As someone who is very much a maximizer trying desperately to curb those inclinations, I have spent more time than I care to admit poking about and reading online trying to decide which distribution I should use. When finally, I realized...

Lesson 103: It doesn't actually matter which is "Best"; which one do I want

Which one is going to be easiest for me to use? Which will be the least hassle for me and what I want to do on the machine? Which am I going to have and find the most support in? These are the questions that are going to get me the best experience in the long run.

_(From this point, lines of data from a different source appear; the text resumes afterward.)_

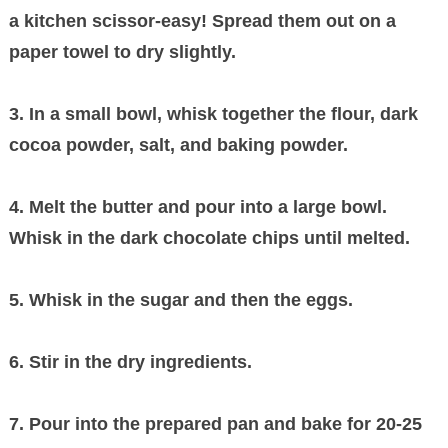
a kitchen scissor-easy! Spread them out on a
paper towel to dry slightly.
3. In a small bowl, whisk together the flour, dark
cocoa powder, salt, and baking powder.
4. Melt the butter and pour into a large bowl.
Whisk in the dark chocolate chips until melted.
5. Whisk in the sugar and then the eggs.
6. Stir in the dry ingredients.
7. Pour into the prepared pan and bake for 20-25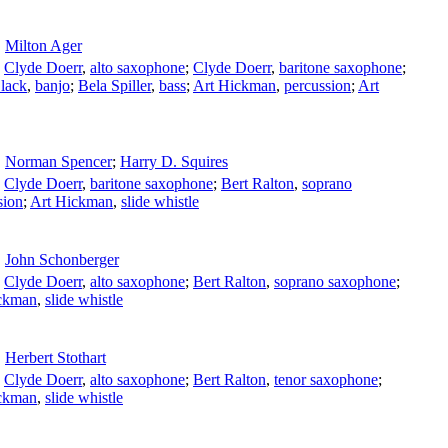
Milton Ager
;
Clyde Doerr
,
alto saxophone
;
Clyde Doerr
,
baritone saxophone
;
lack
,
banjo
;
Bela Spiller
,
bass
;
Art Hickman
,
percussion
;
Art
Norman Spencer
;
Harry D. Squires
;
Clyde Doerr
,
baritone saxophone
;
Bert Ralton
,
soprano
sion
;
Art Hickman
,
slide whistle
John Schonberger
;
Clyde Doerr
,
alto saxophone
;
Bert Ralton
,
soprano saxophone
;
ckman
,
slide whistle
Herbert Stothart
;
Clyde Doerr
,
alto saxophone
;
Bert Ralton
,
tenor saxophone
;
ckman
,
slide whistle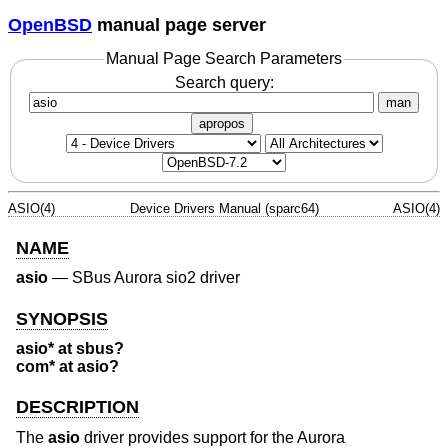
OpenBSD
manual page server
Manual Page Search Parameters
Search query:
man
apropos
ASIO(4)
Device Drivers Manual (sparc64)
ASIO(4)
NAME
asio
—
SBus Aurora sio2 driver
SYNOPSIS
asio* at sbus?
com* at asio?
DESCRIPTION
The
asio
driver provides support for the Aurora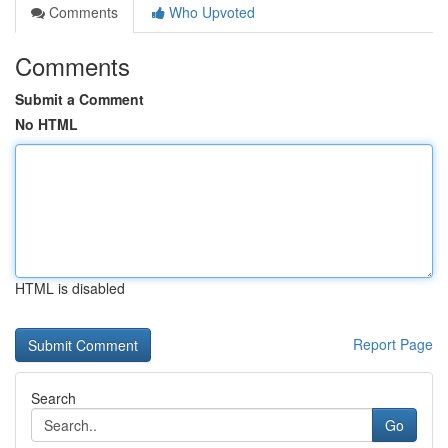
Comments
Who Upvoted
Comments
Submit a Comment
No HTML
HTML is disabled
Report Page
Search
Go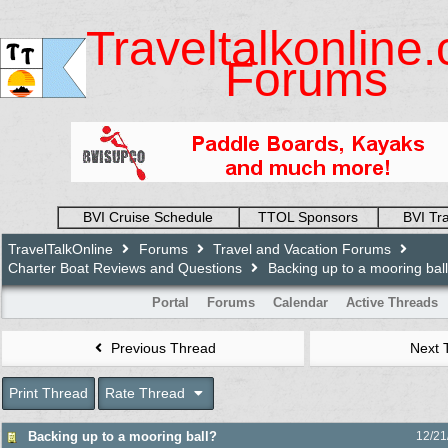
Traveltalkonline
Forums
BVI Cruise Schedule
TTOL Sponsors
BVI Tr
TravelTalkOnline
Forums
Travel and Vacation Forums
Charter Boat Reviews and Questions
Backing up to a mooring bal
Portal
Forums
Calendar
Active Threads
Previous Thread
Next 
Print Thread
Rate Thread
Backing up to a mooring ball?
12/21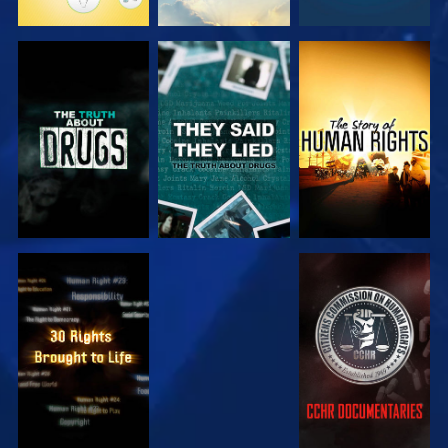
WATCH
WATCH
WATCH
WATCH
WATCH
WATCH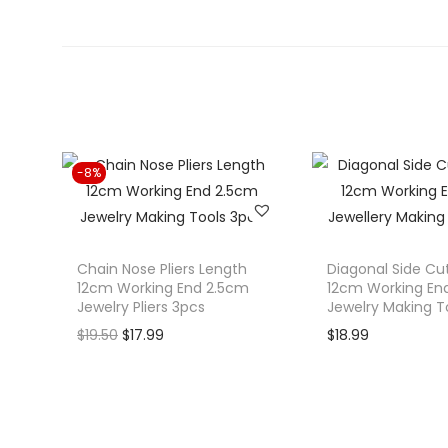
-8%
Chain Nose Pliers Length
Diagonal Side Cut
12cm Working End 2.5cm
12cm Working En
Jewelry Pliers 3pcs
Jewelry Making T
O
C
$
19.50
$
17.99
$
18.99
r
u
i
r
g
r
i
e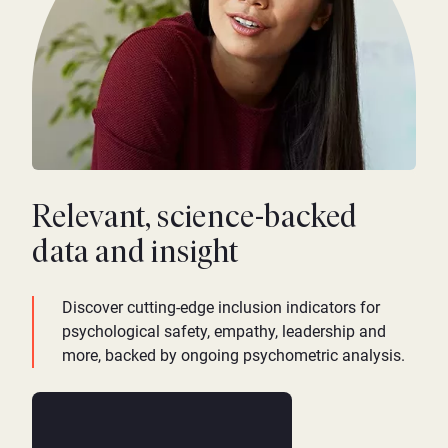
Relevant, science-backed
data and insight
Discover cutting-edge inclusion indicators for
psychological safety, empathy, leadership and
more, backed by ongoing psychometric analysis.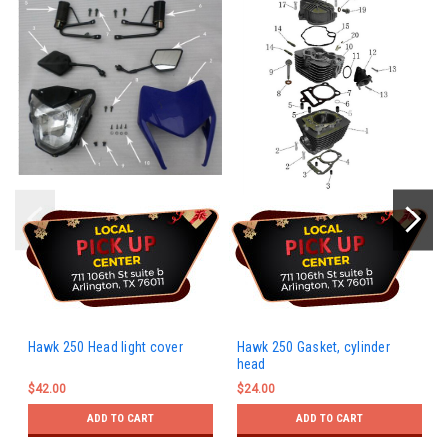
Hawk 250 Head light cover
Hawk 250 Gasket, cylinder
head
$42.00
$24.00
ADD TO CART
ADD TO CART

It reminds me of one of my nights at a pub while I was back in Ontario. I ordered a Rickard's White and one of the guys I was with was just absolutely appalled and started giving me a hard time because it's "such a bad beer". I just couldn't understand why my choice in beer was causing him such obvious offence. I wasn't forcing him to drink it. By ordering it I wasn't stamping it with the Veronica Seal of Approval and declaring it "The Best Beer to Have Ever Been Brewed By Mortal Hands". It's just that of the options given, it was what I most felt like drinking.

On the whole, I think I've been much too governed by that kind of thinking; that my every choice has to be the objective best and absolutely defensible one. Why shouldn't I just be happy and satisfied choosing what I want for myself? Maybe it'll turn out that there was a better, more perfect choice I could have made, but that shouldn't make me any less happy.